To identify URLs over 115 characters in Screaming Frog, click on the URL tab, click on Filter then click on Over 115 Characters. This will give you all the URLs on-site that are more than 115 characters and can help you identify issues with overly long URLs.
For a high-level overview of page categories, it’s useful to identify the top pages of the site via Screaming Frog’s site structure section, located on the far right of the spider tool.
Using the site structure tab, you can identify the top URLs on the site, as well as which categories they fall into. In addition, you can identify page response time issues in the response times tab.
Content Provides Value and Unique Insights
Identifying content that provides value and uniqueness can only be done via a thorough competitor analysis. For the extreme white hat folks, if you don’t want to do anything to upset the Google folks, I suggest performing this check manually.
Type your keyword in Google and perform a check of the top 10 organic competitors that you find. Assuming Screaming Frog isn’t blocked, we can identify this kind of content through quick Screaming Frog checks.
Pull the competitors from Google, and add them to a list in Excel. Do a Screaming Frog crawl on each site, and export the CSVs.
To identify the content-heavy pages, scroll to the right in Excel and log all of the word counts for the top 20-50 pages. In a new Excel sheet, track all of these results in a single tab per site, identifying the content that provides value and unique insights.
Pull the competitors from Google and add them to a list in Excel. Do a Screaming Frog crawl on each site and export the CSVs. To identify the content-heavy pages, scroll to the right in Excel and log all of the word counts for the top 20-50 pages. In a new Excel sheet, track all of these results in a single tab per site, identifying the content that provides value and unique insights.
This, of course, will need to be judged on a case-by-case basis and a competitor basis.
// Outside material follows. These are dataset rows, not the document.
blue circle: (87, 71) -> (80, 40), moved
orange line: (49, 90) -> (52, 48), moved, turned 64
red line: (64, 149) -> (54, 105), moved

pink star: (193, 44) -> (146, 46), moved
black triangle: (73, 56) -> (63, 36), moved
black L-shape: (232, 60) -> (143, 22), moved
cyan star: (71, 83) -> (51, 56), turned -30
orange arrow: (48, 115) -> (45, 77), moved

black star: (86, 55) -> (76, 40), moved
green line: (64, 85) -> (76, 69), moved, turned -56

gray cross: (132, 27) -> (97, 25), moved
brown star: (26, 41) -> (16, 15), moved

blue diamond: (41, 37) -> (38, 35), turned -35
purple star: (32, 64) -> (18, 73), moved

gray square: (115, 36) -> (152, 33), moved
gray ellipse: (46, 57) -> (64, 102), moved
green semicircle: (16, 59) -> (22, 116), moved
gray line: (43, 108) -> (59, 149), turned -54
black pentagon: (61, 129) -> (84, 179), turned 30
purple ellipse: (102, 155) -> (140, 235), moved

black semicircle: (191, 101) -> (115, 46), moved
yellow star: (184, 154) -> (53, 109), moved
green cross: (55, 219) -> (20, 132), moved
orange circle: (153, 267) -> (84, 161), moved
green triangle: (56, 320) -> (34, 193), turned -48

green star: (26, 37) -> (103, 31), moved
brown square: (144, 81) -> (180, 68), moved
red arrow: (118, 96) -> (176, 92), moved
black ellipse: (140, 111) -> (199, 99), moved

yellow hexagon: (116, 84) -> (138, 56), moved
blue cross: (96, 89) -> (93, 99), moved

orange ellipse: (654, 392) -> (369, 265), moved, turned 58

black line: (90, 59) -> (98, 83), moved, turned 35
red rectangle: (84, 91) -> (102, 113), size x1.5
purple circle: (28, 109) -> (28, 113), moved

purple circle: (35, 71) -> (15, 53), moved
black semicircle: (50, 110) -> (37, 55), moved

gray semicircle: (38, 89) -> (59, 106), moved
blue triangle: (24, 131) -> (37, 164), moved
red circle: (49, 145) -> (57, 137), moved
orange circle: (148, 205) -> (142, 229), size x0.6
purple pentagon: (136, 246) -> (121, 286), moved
For those who prefer to use more efficient means to identify these competitors, you could use Scrape Box’s Competition Finder. I’ll leave instructions out for this here, because if you don’t know what you’re doing, you could block your own internet from being able to access Google.
Contact Us Page
Identifying a contact page on the site and ensuring that it has appropriate contact information is a good idea.
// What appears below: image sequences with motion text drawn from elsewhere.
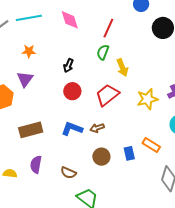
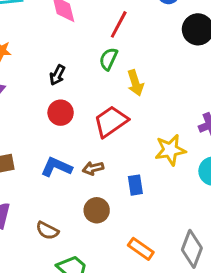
yellow star: (147, 99) -> (170, 150), moved
orange rectangle: (151, 145) -> (141, 249), moved
blue rectangle: (129, 153) -> (135, 185), moved

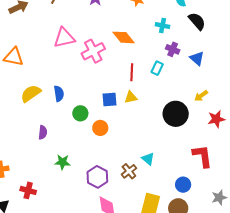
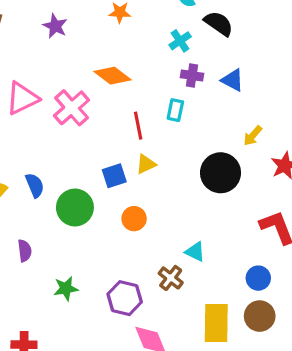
cyan cross: (163, 26) -> (180, 41), moved, turned -32
green circle: (80, 113) -> (75, 207), size x1.5
orange circle: (100, 128) -> (134, 219), moved

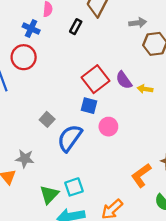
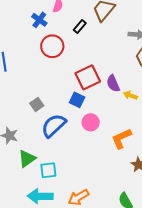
red circle: (24, 57) -> (52, 46), moved
orange L-shape: (141, 175) -> (121, 138), moved
green triangle: (49, 195) -> (27, 159), moved

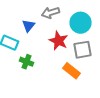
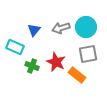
gray arrow: (50, 13) -> (61, 28), moved
red star: (58, 41) -> (56, 62), moved

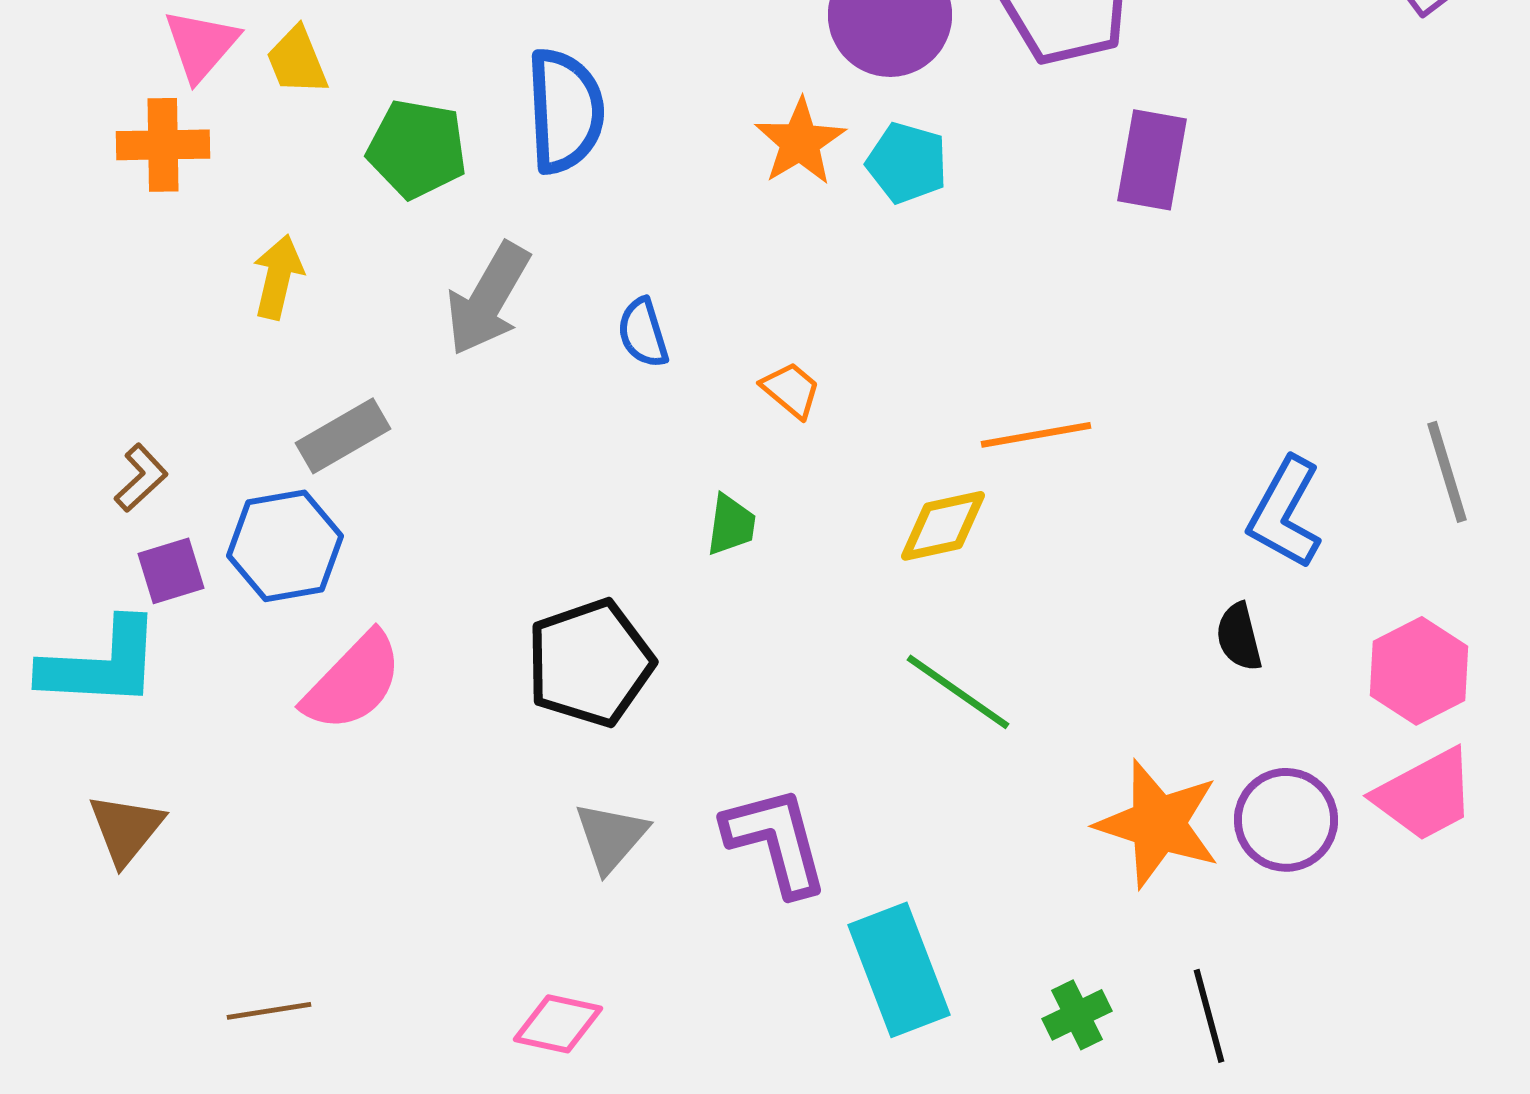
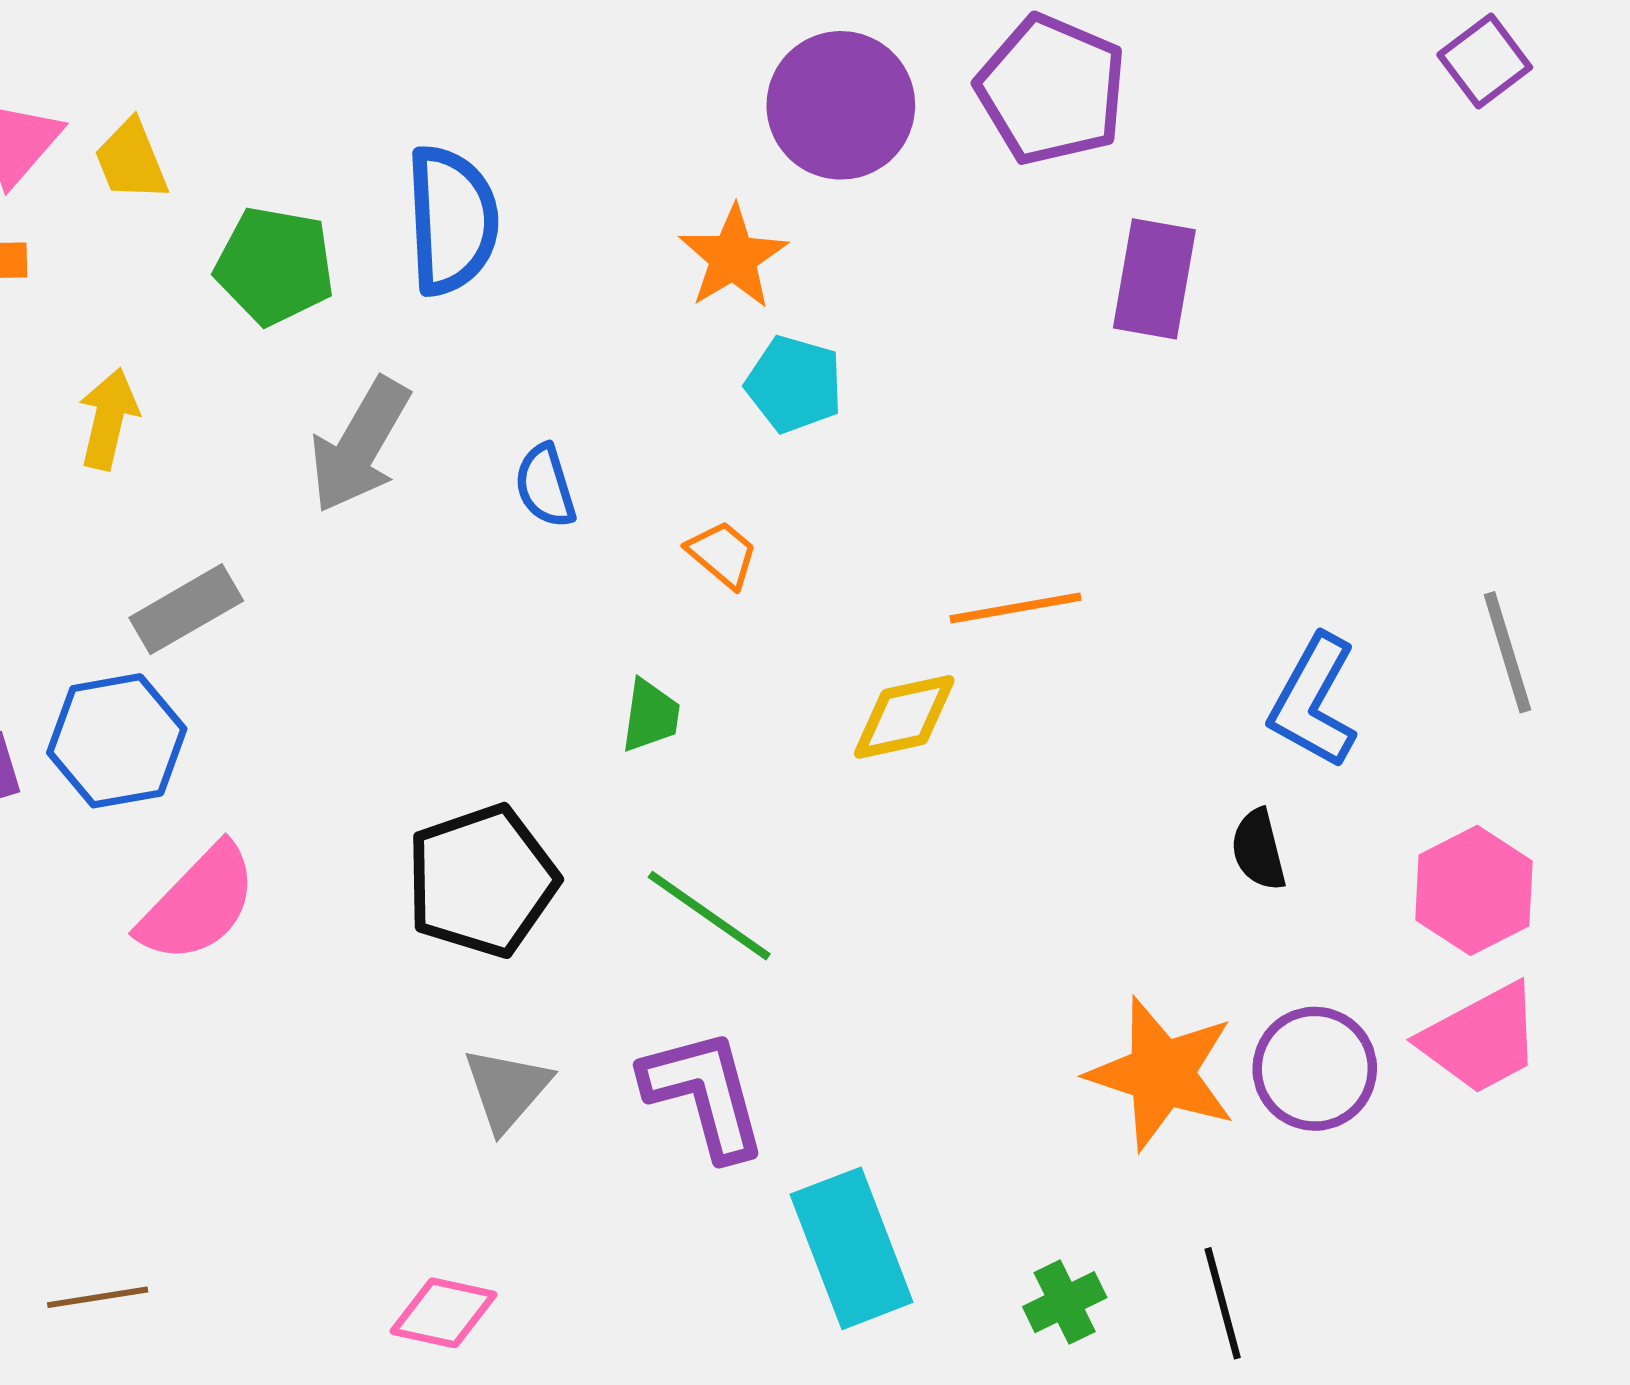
cyan pentagon: (907, 163) -> (794, 384), moved
green line: (958, 692) -> (709, 916), moved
Eyeball the site and take a look at their contact info. If it is thorough and matches the WHOIS information, it’s likely good. If not, then you will probably want to make this a point of your audit.
Website architecture, or how your site is organized, can help Google better crawl and organize your content.
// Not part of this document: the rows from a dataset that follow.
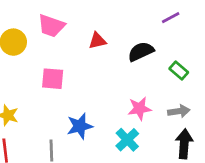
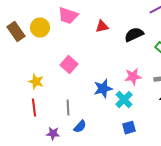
pink square: (53, 79) -> (69, 65), moved, turned 36
blue star: (80, 126) -> (103, 89), moved

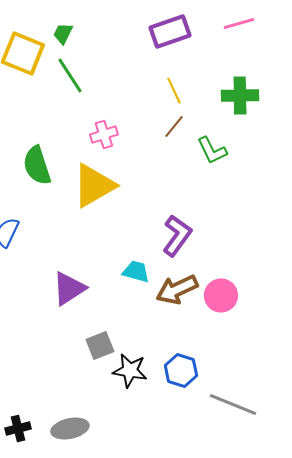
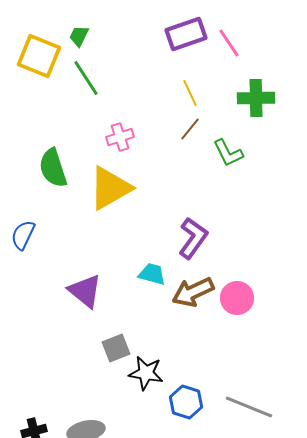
pink line: (239, 24) -> (229, 43), moved, turned 72
purple triangle: (69, 288) -> (85, 291), turned -48
blue hexagon: (181, 370) -> (186, 402), moved

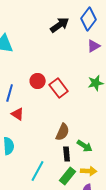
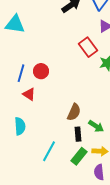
red circle: (38, 81) -> (41, 71), moved
red rectangle: (59, 88) -> (88, 47), moved

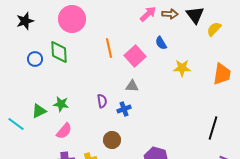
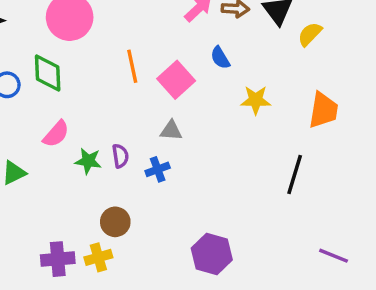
green star: (61, 104) -> (88, 161), moved
black line: (213, 128) -> (295, 174), moved
pink semicircle: (64, 131) -> (56, 134), moved
brown circle: (112, 140) -> (115, 222), moved

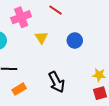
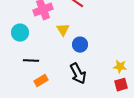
blue circle: (75, 40) -> (80, 45), moved

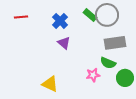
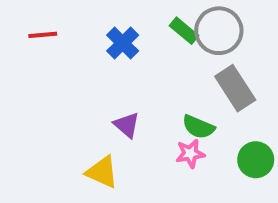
purple triangle: (64, 43) -> (127, 125), moved
gray rectangle: (115, 43) -> (235, 88), turned 65
green semicircle: (108, 63) -> (198, 127), moved

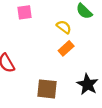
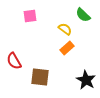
brown square: (47, 89) -> (40, 77), moved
There are different schools of thought on this topic. Some SEOs believe that having a flat site architecture is the best (where you have no more than one click to arrive at internal pages from the home page). Other SEOs believe that a siloed architecture is best. A silo structure is where content is siloed and organized per content topic.
It has been observed by some SEOs that a silo structure tends to enhance topical focus, which in turn enhances Google’s understanding of the website’s architecture.
In Screaming Frog, check the far right window. Click on the site structure tab. Here, it will be possible to spot issues with the top 20 URLs on-site.
At first glance, you can identify whether too much content is far too deep for the user or search engine. Utilizing this check, you can identify URLs that may need some changes as to where they may be within the site structure.
In an SEO audit, identifying site uptime issues can help determine problems with the server. If you own the site, it’s a good idea to have a tool like Uptime Robot that will email you every time it identifies the site as being down.
Identifying the server location can be an ideal check to determine location relevance and geolocation.
Using a tool such as site24x7.com or iplocation.net can help you identify the physical location of the server for a specific domain.
Terms of Service and Privacy Pages
Quite simply, you can use Screaming Frog’s search function (on the right side) to identify terms of service and privacy pages showing up in your Screaming Frog crawl. If they don’t show up on the crawl, check on-site and make sure they are actually there and not hosted elsewhere (this can happen sometimes).
Duplicate Meta Information On-Site
In Screaming Frog, it’s quite easy to find duplicate meta information on-site.
After the crawl, click the Meta Description tab. You can also check for duplicate titles by clicking on the Page titles tab. In addition, this information is easily visible and can be filtered in the Excel export.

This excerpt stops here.